The experiment "A Replication of the Second Sample of Famous Rabbinical Personalities" by Witztum described in the earlier section "Additional experiments" provides a second line of independent proof that the WRR experiment is not a hoax. In this case, the appellations were replaced by the simplest appellations possible: "ben name" ("son of name") where "name" is the name of the personalities' father as obtained from the Margalioth encyclopedia. No other appellations were used. The spelling rules used were exactly the same as specified in writing by Havlin and used for WRR. (In fact, the spellings are identical to the Margalioth entries with only two exceptions.) Every other component of the experiment is exactly the same as in WRR. Thus, there is no wiggle room in any of the components of the experiment. The probability obtained was 1/23,800.

The experiment "Personalities of Genesis and their Dates of Birth" by Witztum (and the version "Tribes of Israel" by Rips) provides a third line of independent proof that names and dates of birth are encoded in Genesis. The names are spelled exactly as found in the book of Genesis, and all other components are exactly the same as in WRR (except for one component taken from the "Nations" experiment of Witztum and Rips. As described earlier, this introduces at most a factor of 2 in the final results). The probability obtained here is at least 1/10,870 (including the factor of 2). It follows that none of the challenges raised applies to this experiment. The date forms, the proximity formula (with the factor of 2), the calculation of the probability, and the text of Genesis are all fixed from WRR and there are no appellations.

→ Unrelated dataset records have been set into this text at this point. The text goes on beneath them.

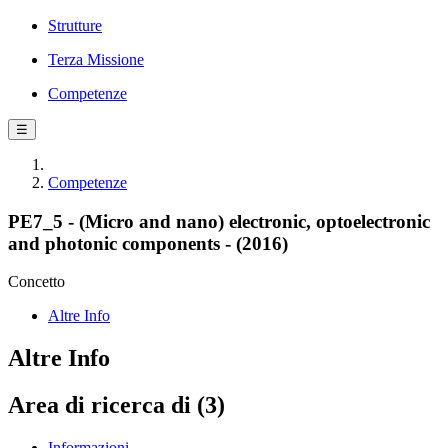
Strutture
Terza Missione
Competenze
☰
Competenze
PE7_5 - (Micro and nano) electronic, optoelectronic
and photonic components - (2016)
Concetto
Altre Info
Altre Info
Area di ricerca di (3)
Informazioni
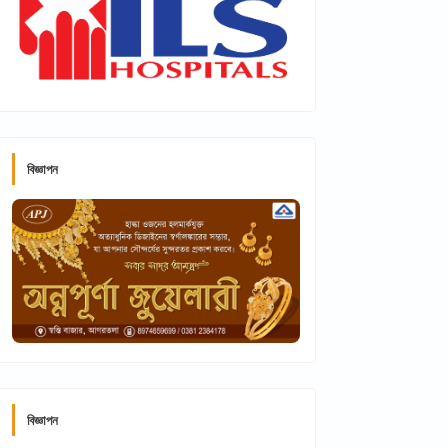
বিজ্ঞাপন
বিজ্ঞাপন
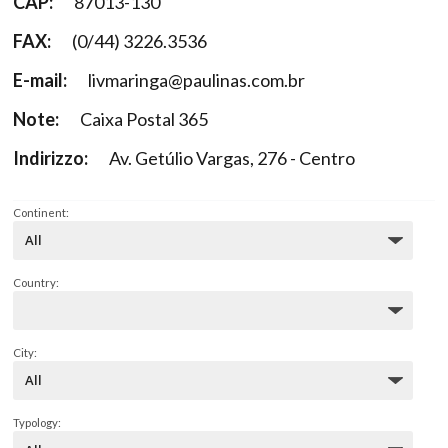
CAP:
87013-130
FAX:
(0/44) 3226.3536
E-mail:
livmaringa@paulinas.com.br
Note:
Caixa Postal 365
Indirizzo:
Av. Getúlio Vargas, 276 - Centro
Continent:
Country:
City:
Typology:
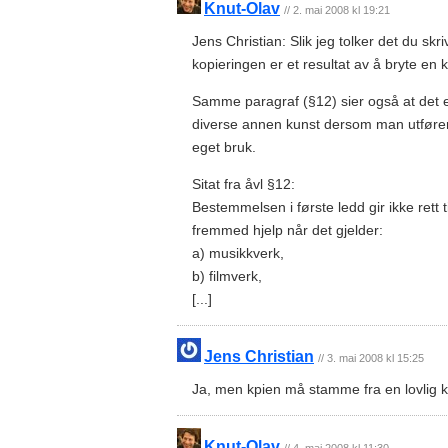
Knut-Olav
// 2. mai 2008 kl 19:21
Jens Christian: Slik jeg tolker det du sk
kopieringen er et resultat av å bryte en 
Samme paragraf (§12) sier også at det er
diverse annen kunst dersom man utfører 
eget bruk.
Sitat fra åvl §12:
Bestemmelsen i første ledd gir ikke rett ti
fremmed hjelp når det gjelder:
a) musikkverk,
b) filmverk,
[...]
Jens Christian
// 3. mai 2008 kl 15:25
Ja, men kpien må stamme fra en lovlig kil
Knut-Olav
// 4. mai 2008 kl 11:30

How does MBBK deal with these two experiments and their direct implication to the validity of WRR? They just ignore them! There is no mention of either of these experiments anywhere in their paper, even though both experiments were made public months before the MBBK paper appeared. In fact, MBBK, after discussing several older experiments, state, "The only other significant claim for a positive result is the preprint of Gans (1995)..." (MBBK, page 163). Given three independent experiments with no wiggle room that prove that the WRR experiment could not possibly be a hoax, MBBK deal with them by claiming that one was withdrawn by its author, and ignoring the existence of the other two! Nothing could be a stronger testimonial to their inability to find a flaw in any of these experiments. The absence of a "counterfeit" to the cities experiment, reveals that the critics have not demonstrated the possibility of selecting city names and spellings to insure an experimental "success" while strictly adhering to a protocol. We conclude that Rav Deutch and Rav Fisher were absolutely correct when they declared that the rules and lists of Havlin "do not contain an iota of fraud or deception".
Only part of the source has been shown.